O Ministério da Saúde divulgou o cronograma do processo de certificação para a eliminação da transmissão vertical de infecções em 2025. A transmissão vertical ocorre quando infecções passam da mãe para o bebê, durante a gestação, o parto ou a amamentação. Estados brasileiros têm até 10 de abril para informar quais municípios com 100 mil ou mais habitantes desejam solicitar a certificação ou os Selos de Boas Práticas na prevenção da transmissão vertical de HIV, HTLV, sífilis, hepatite B e doença de Chagas. A iniciativa é coordenada pelo Departamento de HIV, Aids, Hepatites Virais e Infecções Sexualmente Transmissíveis (Dathi) da Secretaria de Vigilância em Saúde e Ambiente (SVSA). (Foto ilustração)
Para solicitar a certificação, os municípios devem preencher o relatório de acordo com o Guia para Certificação da Eliminação da Transmissão Vertical e o Suplemento do Guia para Certificação da Eliminação da Transmissão Vertical de HIV, Sífilis, Hepatite B e Doença de Chagas e encaminhar para a Comissão Estadual de Validação (CEV). A CVE fará a análise da documentação e encaminhará ao ministério. De junho a setembro, a Equipe Nacional de Validação (ENV) fará visitas aos municípios solicitantes da certificação.
É necessário que os municípios elegíveis cumpram os critérios mínimos de avaliação, alcancem as metas de impacto e de processo para o tipo de certificação de interesse (eliminação, selo ouro, selo prata ou selo bronze) previstas no Guia, além de manterem suas bases de dados qualificadas, seguras e confiáveis, principalmente do Sistema de Informação de Agravos de Notificação (Sinan). A pasta disponibiliza um Painel de Indicadores da Transmissão Vertical com dados nacionais, estaduais e municipais atualizados.
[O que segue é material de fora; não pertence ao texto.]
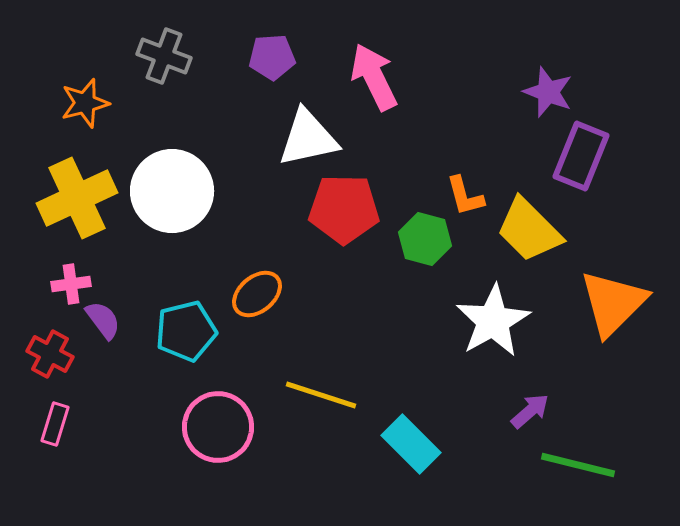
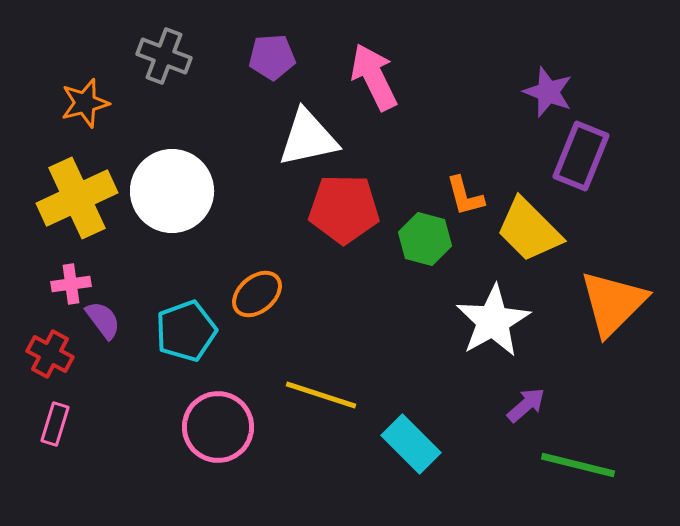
cyan pentagon: rotated 6 degrees counterclockwise
purple arrow: moved 4 px left, 6 px up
Para a coordenadora-geral de Vigilância das Infecções Sexualmente Transmissíveis, Pâmela Gaspar, os esforços brasileiros têm gerado resultados significativos: “A certificação fortalece as ações tripartite e visa fomentar, apoiar e reconhecer os esforços de estados e municípios para a eliminação da transmissão vertical. Ano a ano, temos mais estados e municípios aderindo ao processo e se certificando, e com isso o Brasil vem avançando cada vez mais no alcance das metas de eliminação”, afirma. (Swelen Botaro)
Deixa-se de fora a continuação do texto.